EIGER is unique because we will study these physical and psychological processes simultaneously," said John Little, professor of civil and environmental engineering (CEE) who is the international internship coordinator.

EIGER includes 11 remote laboratory locations on five continents, and EIGER fellows, in teams of two, will engage in research at these international sites in a novel program called "paired internships."

EIGER will educate the "whole student" in a complex field vital to the leading environmental issues of the day. It is envisioned that this educational model will help drive an institutional transformation at Virginia Tech and beyond. The program will support at least 27 graduate students during the next five years.

"As part of EIGER, we will develop a new graduate-level course that will actually teach students how to do interdisciplinary research in science and engineering. We will be offering this course to Virginia Tech's EIGER Fellows and other doctoral candidates. These graduate students are among the very best in the country, and it's an exciting prospect to work with them in the classroom and on research," said CEE professor John Filz, the EIGER curriculum coordinator.

A central feature of EIGER is the integrated team of principal investigators at Virginia Tech. In addition to Filz and Little, they are Roseanne Foti, associate professor of psychology, Mike Hochella, professor of mineralogy and geochemistry, and Brenda Winkel, professor of biology. In all, EIGER will involve 20 faculty members from 10 departments and four colleges.

"It is a rare privilege and great honor to team up with some of the most talented faculty members on campus to work in a research field that means so much to science and engineering in general and the sustainability of Earth in particular," said Hochella, the director of EIGER.
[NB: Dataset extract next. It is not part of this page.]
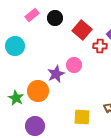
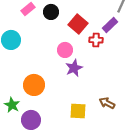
pink circle: (74, 65) -> (65, 50), moved
purple star: (56, 74) -> (74, 68), moved
green star: (16, 98) -> (12, 105), moved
IGERT is an NSF-wide program intended to meet the challenges of educating U.S. Ph.D. scientists and engineers with the interdisciplinary background, deep knowledge in a chosen discipline, and the technical, professional, and personal skills needed for the career demands of the future.

The program is intended to catalyze a cultural change in graduate education by establishing innovative new models for graduate education and training in a fertile environment for collaborative research that transcends traditional disciplinary boundaries.

Virginia Tech was among an elite group of 23 new IGERT grants awarded in this funding round out of 550 proposals submitted. The award is Tech's fourth IGERT. Only five U.S. universities have four active IGERT awards. The other are the University of California at Los Angeles, University of California at Santa Barbara, University of Michigan, and University of Washington.